The universe and life may have no ultimate beginning and 
no ultimate end. The universe and life may be contiguous with 
each other. Life may evolve but it may never be extinguished.


Harry


Jed Rothwell at [EMAIL PROTECTED] wrote:

Harry Veeder wrote:

Personally I do not feel life BEGINS by chance, although the
subsequent evolution is plausibly Darwinian.
Perhaps an E.T. (not necessarily God) has been
'guiding' the evolution of life on this planet.

I find this hypothesis intensely annoying! It does not solve the problem; it merely removes it from our planet to some other planet. If ET #1 guided our evolution, do we assume that some other ET (#2) was there to guide ET #1, and did #3 guide #2? It is an infinite recursion. At some point, an intelligent species must have arisen from purely natural causes without intervention by any other species. Since it had to happen at least once, why shouldn't we assume it happened again on earth?

The hypothesis is also annoying because it is not falsifiable.
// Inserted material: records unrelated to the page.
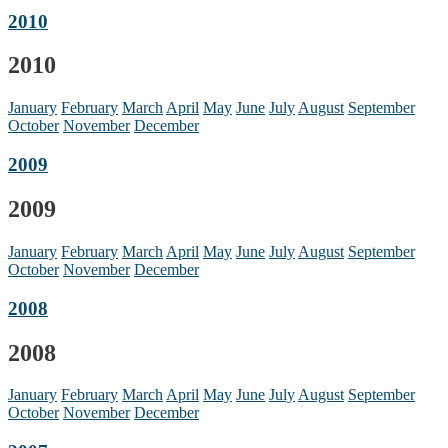
2010
2010
January
February
March
April
May
June
July
August
September
October
November
December
2009
2009
January
February
March
April
May
June
July
August
September
October
November
December
2008
2008
January
February
March
April
May
June
July
August
September
October
November
December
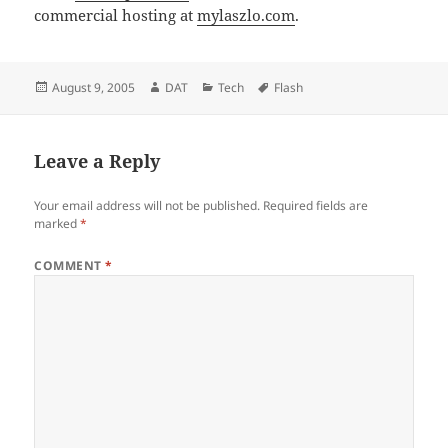
commercial hosting at
mylaszlo.com
.
Posted
Author
Categories
Tags
August 9, 2005
DAT
Tech
Flash
on
Leave a Reply
Your email address will not be published.
Required fields are
marked
*
COMMENT
*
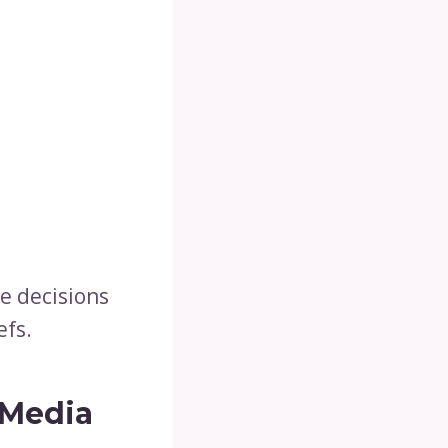
e decisions
efs.
 Media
Regarding the Darwin quote: Yes he said that, but it has not been demonstrated that any organ exists which could not have been formed by numerous successive, slight modifications. Indeed, every organ I know of still has numerous existing successive slight modifications remaining in primitive species, including eyes, an example Darwin cited. Primitive eyes that can only sense the direction of light are way better than no eyes at all.
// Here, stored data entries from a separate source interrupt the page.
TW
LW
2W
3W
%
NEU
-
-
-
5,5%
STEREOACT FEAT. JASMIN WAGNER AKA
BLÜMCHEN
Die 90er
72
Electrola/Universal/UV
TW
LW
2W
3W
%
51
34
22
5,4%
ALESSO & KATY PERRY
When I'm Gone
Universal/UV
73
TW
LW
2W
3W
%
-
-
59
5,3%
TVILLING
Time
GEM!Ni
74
Plus, anyone who thinks evolution is slow (or it does not exist) should learn about the growing crisis in antibiotic resistant diseases. This illustrates why ignorance is dangerous. We are frittering away the most potent drugs ever invented, mainly using them to keep the cost of meat low in the US. If this continues for a few more generations we will be back to the world as it was before 1940, when ordinary diseases often killed people of all ages. We have already thrown way the opportunity to eliminate tuberculosis, one of the most virulent diseases.

- Jed







Re: OFF TOPIC Annoying recursive hypothesis!

2005-01-04 Thread Harry Veeder


 Jed Rothwell at [EMAIL PROTECTED] wrote:
 
 Harry Veeder wrote:
 
 Personally I do not feel life BEGINS by chance, although the
 subsequent evolution is plausibly Darwinian.
 Perhaps an E.T. (not necessarily God) has been
 'guiding' the evolution of life on this planet.
 
 I find this hypothesis intensely annoying! It does not solve the problem; it
 merely removes it from our planet to some other planet. If ET #1 guided our
 evolution, do we assume that some other ET (#2) was there to guide ET #1, and
 did #3 guide #2? It is an infinite recursion. At some point, an intelligent
 species must have arisen from purely natural causes without intervention by
 any other species. Since it had to happen at least once, why shouldn't we
 assume it happened again on earth?

Sure, but this does not rule out the possibility of an E.T. having played
some other role in the evolutionary history of our planet. There is more to
evolution then the evolution of 'intelligence'.